Harp (Hot Spring County)

Harp is an unincorporated community in Hot Spring County located on Arkansas Highway 9 about one mile south of the city limits of Malvern (Hot Spring County).

Two of the earliest settlers in the area were Emanuel and Marguerite Harp. The family name also appears as Harps in some records. Originally from Georgia, the family moved to Arkansas in the 1850s. Emanuel received forty-two acres from the federal government in 1860, and over the next twenty years, the family acquired more than 200 additional acres. The couple had at least seven children, including eldest son Emanuel. The elder Emanuel donated three acres of land for a cemetery in 1862, and many members of the family are buried in it. The elder Emanuel Harp died in 1878 and is buried in the Harp Cemetery; his wife, who died in 1903, is buried alongside him.

The Harp family owned a number of enterprises in the area, including a cotton gin, a grist mill, and a facility to make shingles. These businesses appear in business directories published in 1888 and 1892. Harp did not have a post office, with the facility in nearby Rockport (Hot Spring County) serving the community until a post office opened in Malvern. The close proximity of the community to the county seat allowed the residents of Harp to use many of the services located in Malvern. The road connecting the two settlements, what is now Arkansas Highway 9, becomes South Main Street when it enters the Malvern city limits, taking travelers directly to the heart of the city’s original business district.

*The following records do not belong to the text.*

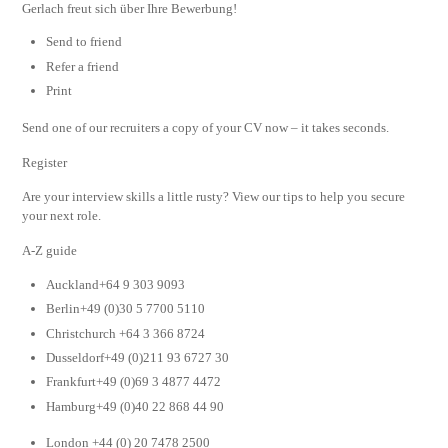
Gerlach freut sich über Ihre Bewerbung!
Send to friend
Refer a friend
Print
Send one of our recruiters a copy of your CV now – it takes seconds.
Register
Are your interview skills a little rusty? View our tips to help you secure
your next role.
A-Z guide
Auckland+64 9 303 9093
Berlin+49 (0)30 5 7700 5110
Christchurch +64 3 366 8724
Dusseldorf+49 (0)211 93 6727 30
Frankfurt+49 (0)69 3 4877 4472
Hamburg+49 (0)40 22 868 44 90
London +44 (0) 20 7478 2500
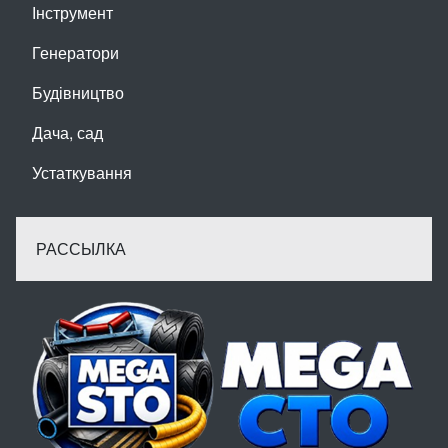
Інструмент
Генератори
Будівництво
Дача, сад
Устаткування
РАССЫЛКА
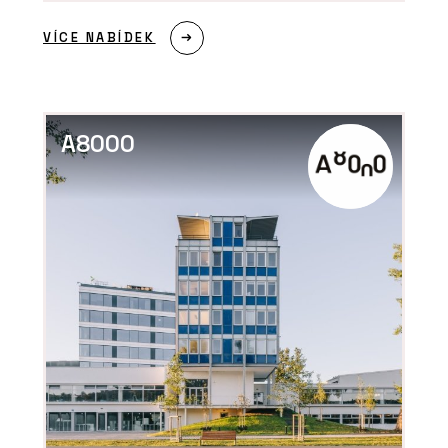
VÍCE NABÍDEK
PRODUKTY
Modulární školy - KOMA
A8000
ČLÁNKY
Designové moduly přesně
na míru zákazníka. KOMA
MODULAR představila
novou kolekci Fashion line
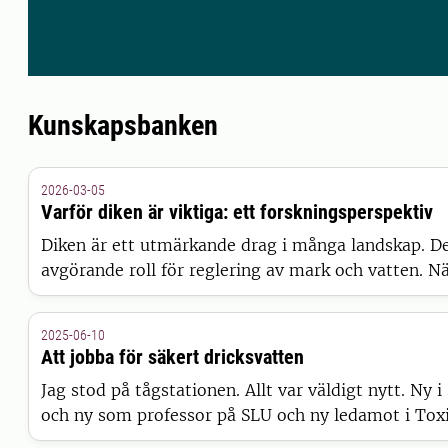
Kunskapsbanken
2026-03-05
Varför diken är viktiga: ett forskningsperspektiv
Diken är ett utmärkande drag i många landskap. De
avgörande roll för reglering av mark och vatten. N
förändras blir det allt viktigare att förstå hur dike
hur vi ska ta hand om dem.
2025-06-10
Att jobba för säkert dricksvatten
Jag stod på tågstationen. Allt var väldigt nytt. Ny i
och ny som professor på SLU och ny ledamot i Toxi
Därför väntade jag på min kollega Agneta som hade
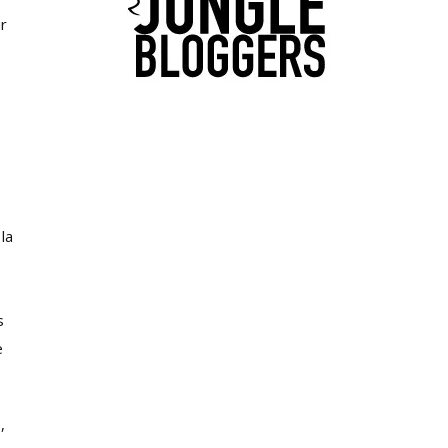
ur
la
s
e
,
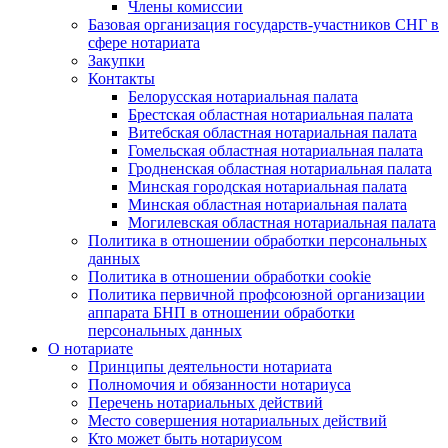
Члены комиссии
Базовая организация государств-участников СНГ в
сфере нотариата
Закупки
Контакты
Белорусская нотариальная палата
Брестская областная нотариальная палата
Витебская областная нотариальная палата
Гомельская областная нотариальная палата
Гродненская областная нотариальная палата
Минская городская нотариальная палата
Минская областная нотариальная палата
Могилевская областная нотариальная палата
Политика в отношении обработки персональных
данных
Политика в отношении обработки cookie
Политика первичной профсоюзной организации
аппарата БНП в отношении обработки
персональных данных
О нотариате
Принципы деятельности нотариата
Полномочия и обязанности нотариуса
Перечень нотариальных действий
Место совершения нотариальных действий
Кто может быть нотариусом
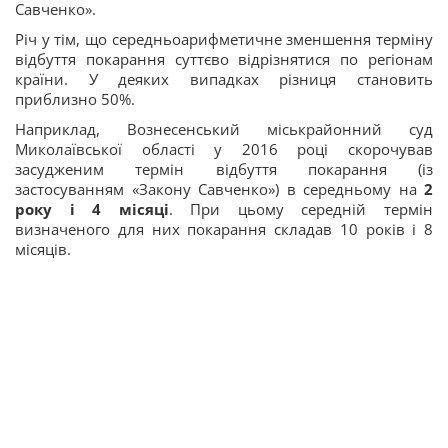
Савченко».
Річ у тім, що середньоарифметичне зменшення терміну
відбуття покарання суттєво відрізнятися по регіонам
країни. У деяких випадках різниця становить
приблизно 50%.
Наприклад, Вознесенський міськрайонний суд
Миколаївської області у 2016 році скорочував
засудженим термін відбуття покарання (із
застосуванням «Закону Савченко») в середньому на
2
року і 4 місяці
. При цьому середній термін
визначеного для них покарання складав 10 років і 8
місяців.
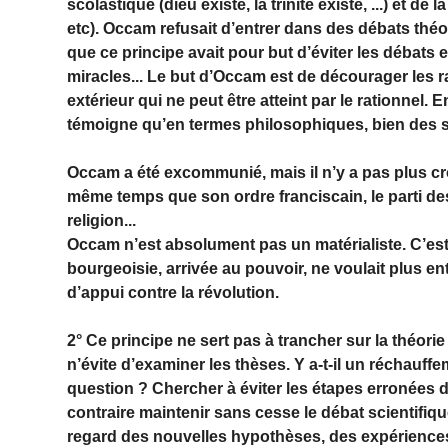
scolastique (dieu existe, la trinité existe, ...) et de
etc). Occam refusait d’entrer dans des débats théo
que ce principe avait pour but d’éviter les débats 
miracles... Le but d’Occam est de décourager les 
extérieur qui ne peut être atteint par le rationnel. 
témoigne qu’en termes philosophiques, bien des s
Occam a été excommunié, mais il n’y a pas plus cro
même temps que son ordre franciscain, le parti des
religion...
Occam n’est absolument pas un matérialiste. C’est
bourgeoisie, arrivée au pouvoir, ne voulait plus ent
d’appui contre la révolution.
2° Ce principe ne sert pas à trancher sur la théorie
n’évite d’examiner les thèses. Y a-t-il un réchauffe
question ? Chercher à éviter les étapes erronées d
contraire maintenir sans cesse le débat scientifiqu
regard des nouvelles hypothèses, des expérience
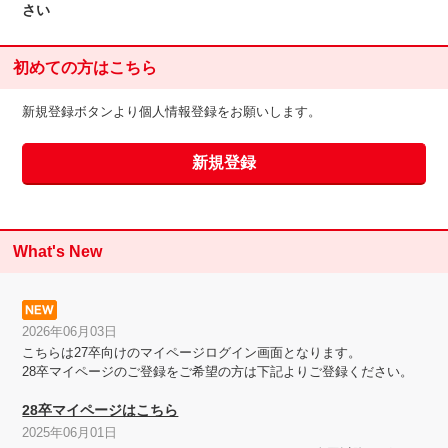
さい
初めての方はこちら
新規登録ボタンより個人情報登録をお願いします。
What's New
2026年06月03日
こちらは27卒向けのマイページログイン画面となります。
28卒マイページのご登録をご希望の方は下記よりご登録ください。
28卒マイページはこちら
2025年06月01日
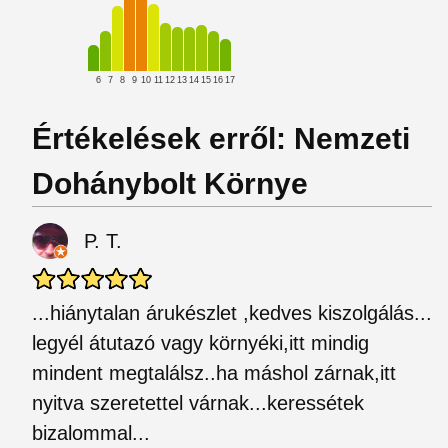
6
7
8
9
10
11
12
13
14
15
16
17
Értékelések erről: Nemzeti
Dohánybolt Környe
P. T.
...hiánytalan árukészlet ,kedves kiszolgálás...
legyél átutazó vagy környéki,itt mindig
mindent megtalálsz..ha máshol zárnak,itt
nyitva szeretettel várnak...keressétek
bizalommal...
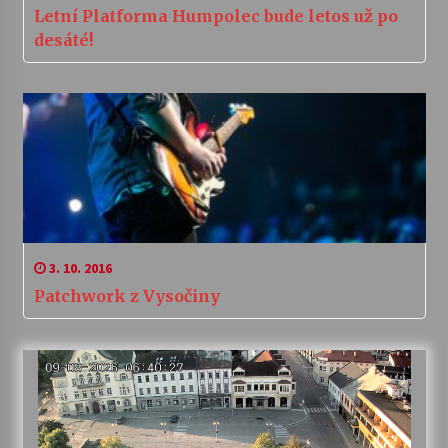
Letní Platforma Humpolec bude letos už po
desáté!
3. 10. 2016
Patchwork z Vysočiny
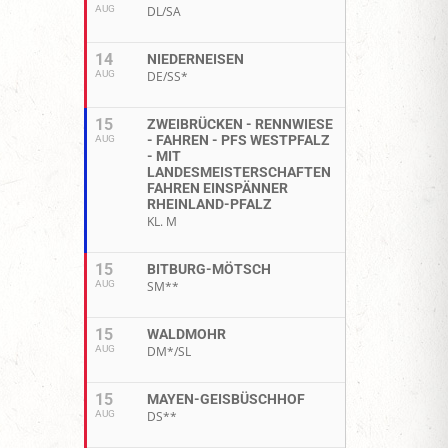
AUG
DL/SA
14
NIEDERNEISEN
AUG
DE/SS*
15
ZWEIBRÜCKEN - RENNWIESE
- FAHREN - PFS WESTPFALZ
AUG
- MIT
LANDESMEISTERSCHAFTEN
FAHREN EINSPÄNNER
RHEINLAND-PFALZ
KL. M
15
BITBURG-MÖTSCH
AUG
SM**
15
WALDMOHR
AUG
DM*/SL
15
MAYEN-GEISBÜSCHHOF
AUG
DS**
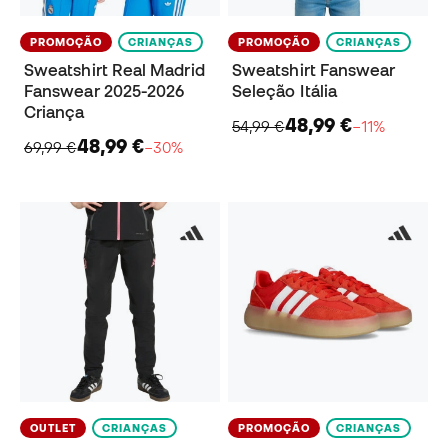
PROMOÇÃO
CRIANÇAS
PROMOÇÃO
CRIANÇAS
Sweatshirt Real Madrid
Sweatshirt Fanswear
Fanswear 2025-2026
Seleção Itália
Criança
48,99 €
54,99 €
−11%
48,99 €
69,99 €
−30%
OUTLET
CRIANÇAS
PROMOÇÃO
CRIANÇAS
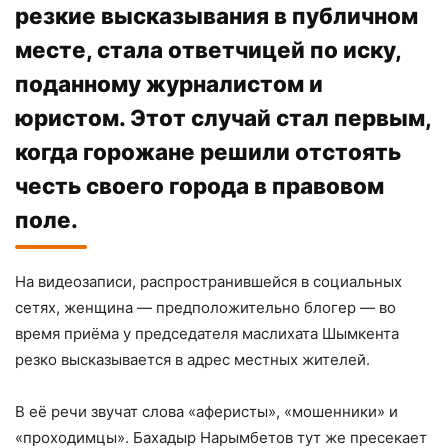
резкие высказывания в публичном
месте, стала ответчицей по иску,
поданному журналистом и
юристом. Этот случай стал первым,
когда горожане решили отстоять
честь своего города в правовом
поле.
На видеозаписи, распространившейся в социальных
сетях, женщина — предположительно блогер — во
время приёма у председателя маслихата Шымкента
резко высказывается в адрес местных жителей.
В её речи звучат слова «аферисты», «мошенники» и
«проходимцы». Бахадыр Нарымбетов тут же пресекает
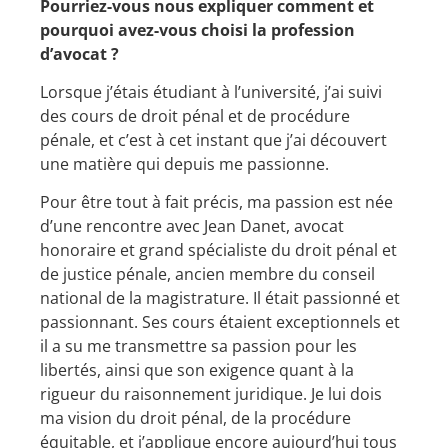
Pourriez-vous nous expliquer comment et
pourquoi avez-vous choisi la profession
d’avocat ?
Lorsque j’étais étudiant à l’université, j’ai suivi
des cours de droit pénal et de procédure
pénale, et c’est à cet instant que j’ai découvert
une matière qui depuis me passionne.
Pour être tout à fait précis, ma passion est née
d’une rencontre avec Jean Danet, avocat
honoraire et grand spécialiste du droit pénal et
de justice pénale, ancien membre du conseil
national de la magistrature. Il était passionné et
passionnant. Ses cours étaient exceptionnels et
il a su me transmettre sa passion pour les
libertés, ainsi que son exigence quant à la
rigueur du raisonnement juridique. Je lui dois
ma vision du droit pénal, de la procédure
équitable, et j’applique encore aujourd’hui tous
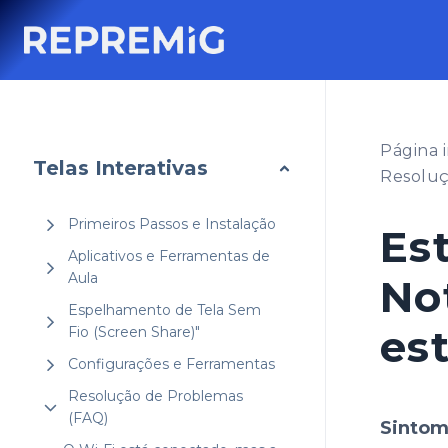
Pular
para
o
Conteúdo
Página i
Telas Interativas
Resoluç
Primeiros Passos e Instalação
Es
Aplicativos e Ferramentas de
Aula
No
Espelhamento de Tela Sem
es
Fio (Screen Share)"
Configurações e Ferramentas
Resolução de Problemas
(FAQ)
Sintom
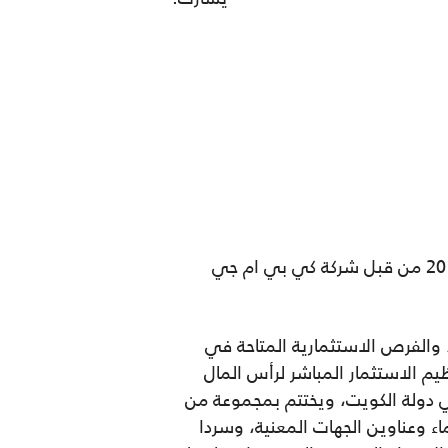
صدرت دراسة “الاستثمار في الكويت: دليل الفرص الاستثمارية في دولة الكويت” بتاريخ 29 يوليو 2013 من قبل شركة كي بي ام جي
 والفرص الاستثمارية المتاحة في
مة المستثمرين بموجب قانون رقم 8 لسنة 2001 في شأن تنظيم الاستثمار المباشر لرأس المال
في دولة الكويت، ويختتم بمجموعة من
ء وعناوين الجهات المعنية، وسردا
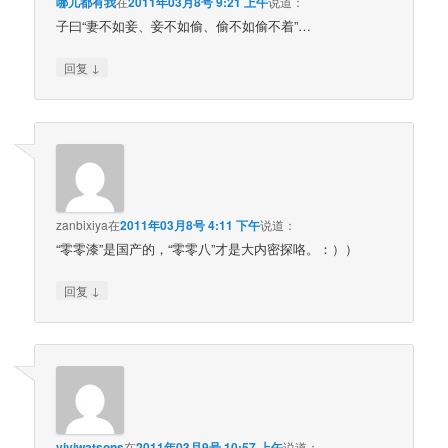
哪儿都有我
在
2011年03月8号 9:21 上午
说道：
子曰“妻不如妾、妾不如偷、偷不如偷不着”…
↓
回复
zanbixiya
在
2011年03月8号 4:11 下午
说道：
“零零漆”是国产的，“零零八”才是大内密探咯。：））
↓
回复
viviwatsons
在
2011年03月9号 10:57 上午
说道：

A school operated in Harp. A 1924 newspaper article mentions a meeting of the Harp Boys and Girls Club held at the school. After the regular business meeting, the boys received a lesson on soil fertility, while the girls viewed a sewing demonstration. It is unclear what years the school operated, although the children in the community later began attending schools in the Malvern School District.

In the twenty-first century, the community includes one church and the cemetery, which is still active. Most residents work in nearby Malvern.

For additional information:
Biographical and Historical Memoirs of Central Arkansas. Chicago: Goodspeed Publishing Company, 1889.

“Emanuel M. Harp.” The Heritage 5 (1978): 43–44.

David Sesser
Henderson State University

Comments

    Emanuel and Marguerite Harp had a total of twelve children. One of the twelve, Sarah Corissa Harp, married William H. Baugh. They had at least six kids. One of their children, Clarisa T. Baugh, married my great-grandfather, John Russell Wilder.